Embodiments of the invention described above are for illustration only. One of ordinary skill in the art would appreciate that various modifications are possible. For example, FIG. 6 shows some of such modifications. As shown in FIG. 6, in accordance with some embodiments of the invention, the apparatus 10 may include a control 101, which may be electronic or mechanical. The control 101 may be used to enter the desired depth of penetration and/or to automatically control the depth of penetration. The control 101 may, for example, include a key pad for entering the desired depth. Alternatively, it may have a dial (e.g., a mechanical device) for entering and controlling the desired depth. If the control 101 is used in an automatic mode, the apparatus 10 may further include an electronic module 102 that may have a motor for advancing the chest tube assembly 11. The electronic module 102 may include its own power source (e.g., a battery) or use an external power source.

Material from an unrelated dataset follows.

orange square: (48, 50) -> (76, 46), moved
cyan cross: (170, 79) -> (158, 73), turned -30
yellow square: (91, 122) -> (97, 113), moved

Embodiments of the invention provide depth control in the placement of chest tubes by providing substantially even, consistent during the advancement of a chest tube assembly. In addition, one can preset the desired depth, for example by using a locking mechanism (shown as 13 in FIG. 1A), such that the chest tube will not over penetrate into the pleural space. Note that while the locking mechanism 13 in FIG. 1A is shown outside the apparatus body, one of ordinary skill in the art would appreciate that other variations are possible, including having the locking mechanism inside the apparatus.

Furthermore, some embodiments of the invention may include an automatic or backup locking mechanism to further enhance the safety of chest tube insertion. For example, an apparatus in accordance with embodiments of the invention may include a module 103 for detecting the resistance during the advancement of the chest tube assembly 11. Resistance detection can be based on any technique known to one skill in the art. In addition, the module 103 may include a mechanism that will lock the chest tube assembly to prevent it from further advancement once a sudden drop in resistance is detected. This will further enhance the safety of chest tube placement. The locking mechanism may be based on any mechanism known to one skill in the art, such as braking or clamping of the chest tube assembly, or disengagement of the drive mechanism.

Advantages of the present invention may include one or more of the following. Embodiments of the invention provide for apparatus that are capable of safe insertion of chest tubes because they provide good depth control. This will reduce the possibility of injuring the patients. Furthermore, the blunt trocar in accordance with some embodiments of the invention may help prevent unwanted puncture injury, which in conjunction with the strict depth control prevents over-penetration which can damage neighboring organs, especially the lungs.

While the invention has been described with respect to a limited number of embodiments, those skilled in the art, having benefit of this disclosure, will appreciate that other embodiments can be devised which do not depart from the scope of the invention as disclosed herein. Accordingly, the scope of the invention should be limited only by the attached claims.